Wybitny w testach w Walencji i Sepang, trio w Portimao? Luca Marini byłby z tego zadowolony, biorąc pod uwagę, że bardzo lubi portugalski tor. Ale byłoby to również kolejne potwierdzenie, że Ducati świetnie spisuje się na każdym torze. To tylko testy, ale zawodnik VR46 przygotowuje się do nowego sezonu światowego, swojego trzeciego w MotoGP. Tym razem jednak z jeszcze większym zacięciem, determinacją i świadomością swoich środków. Długa zimowa przerwa, która posłużyła mu do analizy wszystkiego, w poszukiwaniu ostatniego kroku i tego podium, którego wciąż brakuje.
Marini: „Spokojny w siodle, myślę tylko o jeździe”
„Testy nic nie znaczą, ale fajnie jest się bawić, mieć dobre odczucia i dobrze pracować. Udało się i moim zdaniem sezon zaczyna się w najlepszy sposób.” Nawet to zdanie wystarczy, aby powtórzyć to, co zostało powiedziane wcześniej.
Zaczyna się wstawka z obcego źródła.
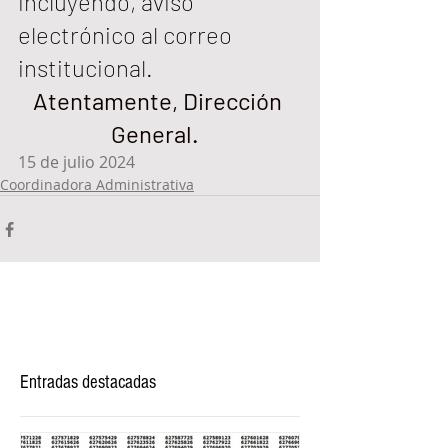
incluyendo, aviso 
electrónico al correo 
institucional.  
Atentamente, Dirección 
General.  
15 de julio 2024
Coordinadora Administrativa
Entradas destacadas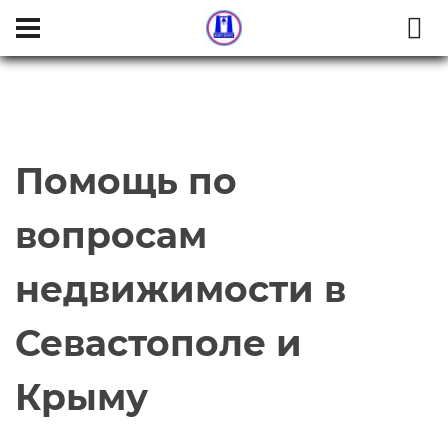
Помощь по
вопросам
недвижимости в
Севастополе и
Крыму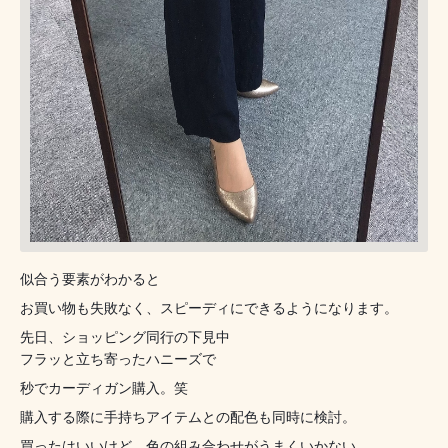
似合う要素がわかると
お買い物も失敗なく、スピーディにできるようになります。
先日、ショッピング同行の下見中
フラッと立ち寄ったハニーズで
秒でカーディガン購入。笑
購入する際に手持ちアイテムとの配色も同時に検討。
買ったはいいけど、色の組み合わせがうまくいかない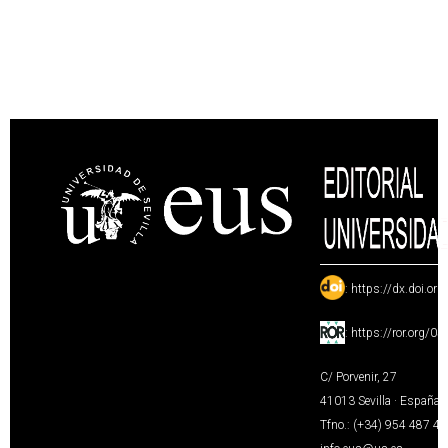
:
https://dx.doi.or
:
https://ror.org/0
C/ Porvenir, 27
41013 Sevilla · España
Tfno.: (+34) 954 487 4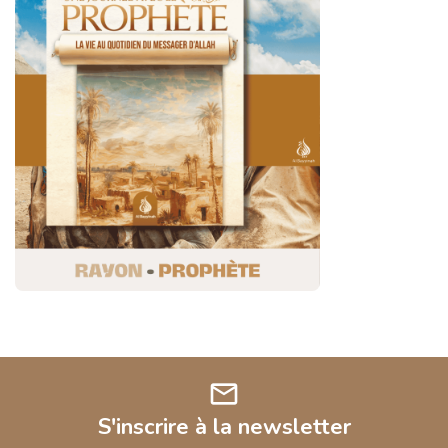
mail
S'inscrire à la newsletter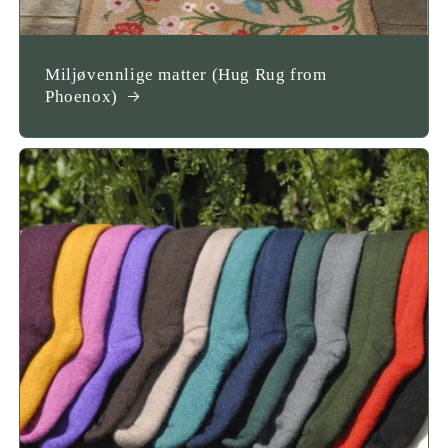
Miljøvennlige matter (Hug Rug from
Phoenox)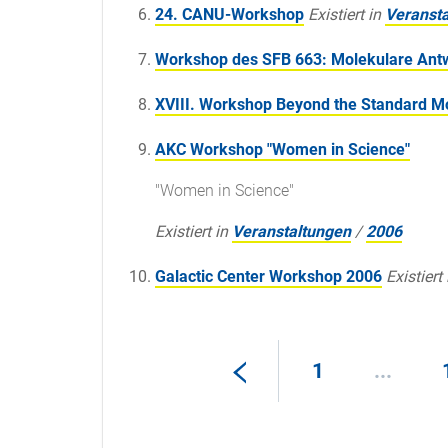
24. CANU-Workshop
Existiert in
Veranst
Workshop des SFB 663: Molekulare Antw
XVIII. Workshop Beyond the Standard M
AKC Workshop "Women in Science"
"Women in Science"
Existiert in
Veranstaltungen
/
2006
Galactic Center Workshop 2006
Existiert 
1
...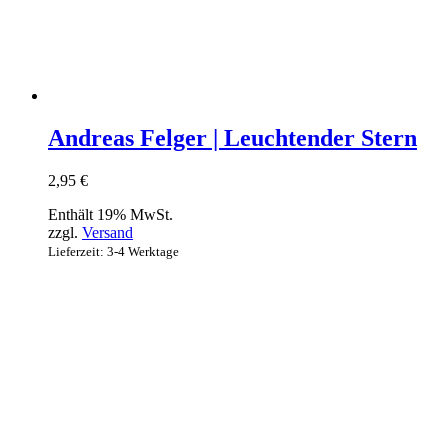
Andreas Felger | Leuchtender Stern
2,95
€
Enthält 19% MwSt.
zzgl.
Versand
Lieferzeit: 3-4 Werktage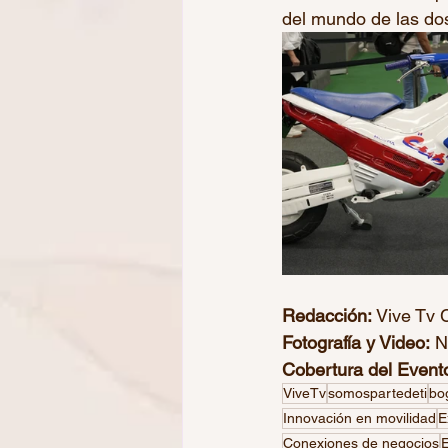
del mundo de las do
Redacción:
 Vive Tv
Fotografía y Video:
 N
Cobertura del Evento
ViveTv
somospartedeti
bo
Innovación en movilidad
E
Conexiones de negocios
E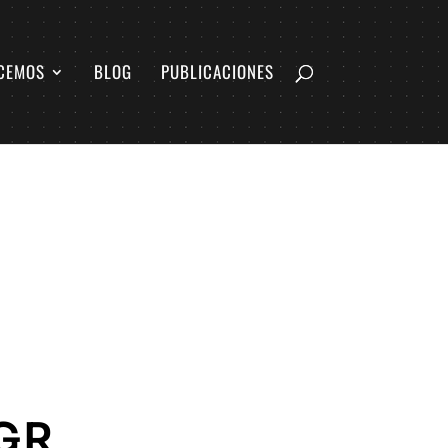
CEMOS
BLOG
PUBLICACIONES
FGR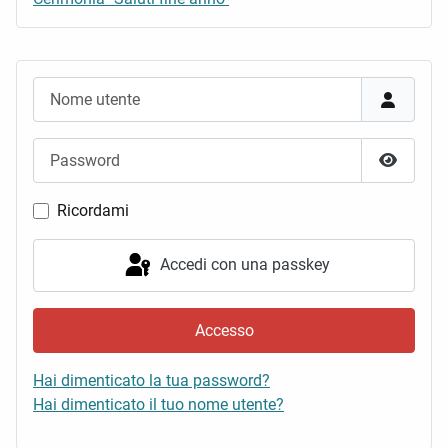
Nome utente
Password
Mostra 
Ricordami
Accedi con una passkey
Accesso
Hai dimenticato la tua password?
Hai dimenticato il tuo nome utente?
Jak wspomniano, Luca Marini wystartuje ponownie na GP22, którym jeździł już w zeszłym roku. Przewaga czy nie? „To zawsze jest wada, ale daje więcej czasu na pracę nad drobnymi szczegółami” – podkreślił 25-latek z Urbino. „Myślę o zeszłym roku w Sepang, to był cały wyścig, także dlatego, że był to zespół, który niewiele wiedział o MotoGP. Tym razem jednak w garażu panowała znacznie luźniejsza atmosfera”. Marini zmienił też coś w swoim podejściu. „Wiedza o zbyt wielu rzeczach cię warunkuje, kiedy jesteś w siodle, musisz być spokojny i myśleć tylko o jeździe” podkreślił. „Zespół musi podejmować decyzje, ja muszę tylko przekazać odpowiednią informację zwrotną”.
„Zdrowa rywalizacja, wszyscy na podium”
Sesje treningowe Akademii VR46 obejmują teraz bezpośrednią konfrontację z aktualnym mistrzem MotoGP. Dodatkowy impuls również dla kierowcy z regionu Marche. „To była zabawna i stymulująca zima, moim zdaniem nasza czwórka w MotoGP bardzo się rozwinęła. Jest zdrowa rywalizacja, osiągnęliśmy punkt, w którym wszyscy jesteśmy gotowi do walki o podium.” W tej chwili to jeszcze przed nim, ale może nie być daleko. „Tej zimy bardzo rozwinąłem się na poziomie osobistym, czuję się gotowy i naładowany”. MotoGP wydaje się wyrównane na okrążeniu, ale wyprzedzanie w wyścigu jest coraz trudniejsze. „Zacząłem to mówić już w zeszłym roku” — powtórzył Marini. „Pomiędzy aerodynamiką, urządzeniem obniżającym, elektroniką… Również w przypadku opon, które bardzo się nagrzewają, gdy jedziesz za innymi motocyklami. W rezultacie cierpi również Twój silnik. My, piloci, będziemy musieli wymyślić coś innego.
Wyścig La Sprint
Dużą zmianą będzie format weekendowy. W szczególności szeroko komentowany wyścig w sobotę, który potrwa połowę wyścigu w niedzielę. „Słysząc wypowiedzi Petrucciego, brzmi to jak katastrofa, w MotoGP myślę, że jest jeszcze gorzej” Marini zadeklarował w tej sprawie. „To będzie wyścig, który będzie sprzyjał większej konkurencyjności nawet tym, którzy nie rywalizują w niedzielę w długim wyścigu. Możesz ścigać się na miększej mieszance, która zwykle wystarcza na około dziesięć okrążeń, ale ci, którzy mają problemy ze zużyciem paliwa, również mogą się tam znaleźć”. Opony są również nowe, z tyłu są tylko dwie zamiast trzech. „Dużo się zmienia i dla mnie to wstyd” Marini przyznał. „Ale myślę, że służy to jeszcze większemu wyrównaniu kategorii, wszyscy będziemy mieć mniej więcej taką samą oponę”.